I went from the mammo place to the gym, where I worked out for forty-five minutes on the elliptical, traveling 3.3 miles and burning 350 calories. I was very pleased with myself, but leaving the gym, I discovered the lobby festooned with pink and white balloons and "See Pink!" banners, as more and more people (including musicians with instrument cases) piled into the building. Some kind of breast-cancer fundraiser was underway. The club staff assured me the money would go to research, which makes me wonder if the refreshments and music were donated.
I blew my workout on three yummy cookies from the tables piled high with treats.
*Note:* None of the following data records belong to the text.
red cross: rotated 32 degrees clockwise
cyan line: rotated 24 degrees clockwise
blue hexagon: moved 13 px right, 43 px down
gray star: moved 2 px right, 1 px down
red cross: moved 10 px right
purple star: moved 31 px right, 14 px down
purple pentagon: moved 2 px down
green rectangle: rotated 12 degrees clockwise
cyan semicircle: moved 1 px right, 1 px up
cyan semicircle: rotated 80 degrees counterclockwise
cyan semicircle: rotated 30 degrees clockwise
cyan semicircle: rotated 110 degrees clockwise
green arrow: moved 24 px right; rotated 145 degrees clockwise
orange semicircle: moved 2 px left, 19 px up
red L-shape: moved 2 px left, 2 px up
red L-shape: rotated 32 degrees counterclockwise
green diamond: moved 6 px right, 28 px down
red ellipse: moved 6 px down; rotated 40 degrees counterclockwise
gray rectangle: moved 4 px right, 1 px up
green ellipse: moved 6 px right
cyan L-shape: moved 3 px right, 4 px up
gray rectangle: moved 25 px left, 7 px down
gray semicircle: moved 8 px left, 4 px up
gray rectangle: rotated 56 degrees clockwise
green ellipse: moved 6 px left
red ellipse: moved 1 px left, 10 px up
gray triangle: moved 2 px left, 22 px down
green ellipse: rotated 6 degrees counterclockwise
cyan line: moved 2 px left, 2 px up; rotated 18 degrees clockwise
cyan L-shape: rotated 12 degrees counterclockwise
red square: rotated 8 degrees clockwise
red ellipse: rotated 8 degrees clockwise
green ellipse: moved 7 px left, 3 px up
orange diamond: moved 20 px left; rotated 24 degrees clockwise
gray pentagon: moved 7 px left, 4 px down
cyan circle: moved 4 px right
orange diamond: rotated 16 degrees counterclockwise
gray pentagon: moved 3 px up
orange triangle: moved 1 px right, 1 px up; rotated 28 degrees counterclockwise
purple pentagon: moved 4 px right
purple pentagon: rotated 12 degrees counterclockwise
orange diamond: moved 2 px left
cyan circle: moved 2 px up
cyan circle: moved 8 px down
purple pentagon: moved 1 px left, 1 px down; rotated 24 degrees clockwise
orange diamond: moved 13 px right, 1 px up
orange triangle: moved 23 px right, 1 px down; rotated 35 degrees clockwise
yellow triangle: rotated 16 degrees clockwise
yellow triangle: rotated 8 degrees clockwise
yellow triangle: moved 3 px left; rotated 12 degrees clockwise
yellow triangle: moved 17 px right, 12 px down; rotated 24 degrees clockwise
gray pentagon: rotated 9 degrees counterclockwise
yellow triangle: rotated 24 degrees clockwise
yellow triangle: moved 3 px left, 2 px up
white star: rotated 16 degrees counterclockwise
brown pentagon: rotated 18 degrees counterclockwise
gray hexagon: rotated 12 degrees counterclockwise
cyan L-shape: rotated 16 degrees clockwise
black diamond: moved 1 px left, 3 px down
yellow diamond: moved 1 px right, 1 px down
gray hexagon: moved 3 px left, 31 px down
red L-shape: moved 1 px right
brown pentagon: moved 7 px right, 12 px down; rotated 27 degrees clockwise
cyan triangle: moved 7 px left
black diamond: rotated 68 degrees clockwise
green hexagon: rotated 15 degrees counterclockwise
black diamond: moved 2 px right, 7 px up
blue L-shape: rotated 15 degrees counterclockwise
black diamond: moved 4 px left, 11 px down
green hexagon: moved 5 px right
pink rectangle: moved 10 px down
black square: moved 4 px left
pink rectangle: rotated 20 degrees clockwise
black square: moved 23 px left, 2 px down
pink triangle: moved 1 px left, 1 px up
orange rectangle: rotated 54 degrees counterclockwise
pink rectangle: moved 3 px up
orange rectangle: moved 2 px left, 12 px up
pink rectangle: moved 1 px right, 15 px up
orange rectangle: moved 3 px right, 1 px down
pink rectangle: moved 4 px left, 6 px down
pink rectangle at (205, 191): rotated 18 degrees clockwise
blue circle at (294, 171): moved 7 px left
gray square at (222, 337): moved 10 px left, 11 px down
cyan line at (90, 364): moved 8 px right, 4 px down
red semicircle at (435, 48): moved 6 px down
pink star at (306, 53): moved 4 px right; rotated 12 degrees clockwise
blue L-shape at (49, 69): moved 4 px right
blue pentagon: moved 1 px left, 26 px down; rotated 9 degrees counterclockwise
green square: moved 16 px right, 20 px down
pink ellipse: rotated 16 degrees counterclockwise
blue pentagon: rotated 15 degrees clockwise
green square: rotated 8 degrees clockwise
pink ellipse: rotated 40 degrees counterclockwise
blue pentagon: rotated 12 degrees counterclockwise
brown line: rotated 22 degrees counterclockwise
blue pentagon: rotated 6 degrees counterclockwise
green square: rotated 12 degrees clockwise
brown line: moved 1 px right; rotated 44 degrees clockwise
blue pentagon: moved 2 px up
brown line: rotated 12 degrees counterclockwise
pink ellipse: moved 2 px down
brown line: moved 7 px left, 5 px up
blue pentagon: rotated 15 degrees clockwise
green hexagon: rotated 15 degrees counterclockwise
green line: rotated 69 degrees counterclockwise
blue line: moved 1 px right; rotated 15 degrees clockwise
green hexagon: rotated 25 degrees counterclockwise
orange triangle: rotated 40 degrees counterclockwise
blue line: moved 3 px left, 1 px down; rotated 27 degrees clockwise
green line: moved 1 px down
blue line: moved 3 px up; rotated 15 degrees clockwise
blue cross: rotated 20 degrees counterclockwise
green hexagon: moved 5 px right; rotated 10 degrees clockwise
I went home to find more treats from my sister: a box of chocolate-dipped fruit. Yum. Goodbye, workout.
At least, thank God, my sister's okay after her accident. And Gary and I will now have a slightly larger financial cushion during my sabbatical. And -- this is the really exciting news -- I just performed my first felted join in a knitting project, and am thoroughly enchanted. No ends to weave in! Yay!